Mientras que escuchaba el tono de llamada, su cabeza no dejaba de pensar lo rara que había encontrado a Lucía la última vez que había hablado con ella. No tuvo duda de que durante el transcurso de aquella conversación la chica le ocultó algo que la puso verdaderamente inquieta.
Nico se negaba a creer que dicha actitud se debiera, precisamente, a que Lucía le estuviera siendo infiel con su primo y no sabía como decírselo.

Sería posible que Teresa le había contando la verdad?.

Sería capaz Lucía de traicionarlo de ese modo?.

Existía la posibilidad de que le volviera a pasar lo mismo por segunda vez?.

- Si? - contestó la muchacha de repente.

- Buenas, mi amor... Te llamo para decirte que te hecho mucho de menos...

- Y yo a tí cariño. Pero no te preocupes, ya queda poco para que nos veamos de nuevo - respondió ella completamente ajena a lo que estaba pasando.

- Ya, ya lo sé. He estado pensando que en cuanto llegue el día 15 puedo ir a recogerte por la noche y salimos a cenar para celebrar que ya has acabado.

- Me parece una idea maravillosa.

- Te pienso llevar a un restaurante exquisito, creo que no lo conoces aún...

- Por mí, perfecto - le respondió Lucía.

- Pues no se hable más!! Ahh y no creo que sea necesario decir que tienes que ir elegante...

- Eso no es ningún problema.

- Por cierto!!! Me gustaría que te pusieras la pulsera que te regalé.

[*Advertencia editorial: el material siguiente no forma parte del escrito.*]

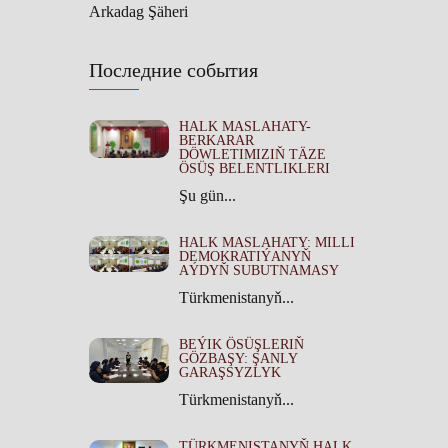
Arkadag Şäheri
Последние события
HALK MASLAHATY-
BERKARAR
DÖWLETIMIZIŇ TÄZE
ÖSÜŞ BELENTLIKLERI
Şu gün...
HALK MASLAHATY: MILLI
DEMOKRATIÝANYŇ
AÝDYŇ SUBUTNAMASY
Türkmenistanyň...
BEÝIK ÖSÜŞLERIŇ
GÖZBAŞY: ŞANLY
GARAŞSYZLYK
Türkmenistanyň...
TÜRKMENISTANYŇ HALK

La chica automáticamente se miró la muñeca y comprobó con terror que no la tenía. Estaba completamente segura que ella no se la había quitado!!! Sería posible que la hubiera perdido?.

- Te pasa algo cariño? - le preguntó Nico al ver que no le había contestado.

- No, nada...

- Tienes la pulsera, verdad? O le ha pasado algo? - volvió a preguntar él rápidamente.

- Por supuesto que sí. No hay ningún problema. No te preocupes, la llevaré - mintió Lucía con la esperanza de encontrarla antes de acudir a la cita.

- Pues no se hable más!! - respondió Nicolás con la voz entrecortada al comprobar que la chica le estaba mintiendo.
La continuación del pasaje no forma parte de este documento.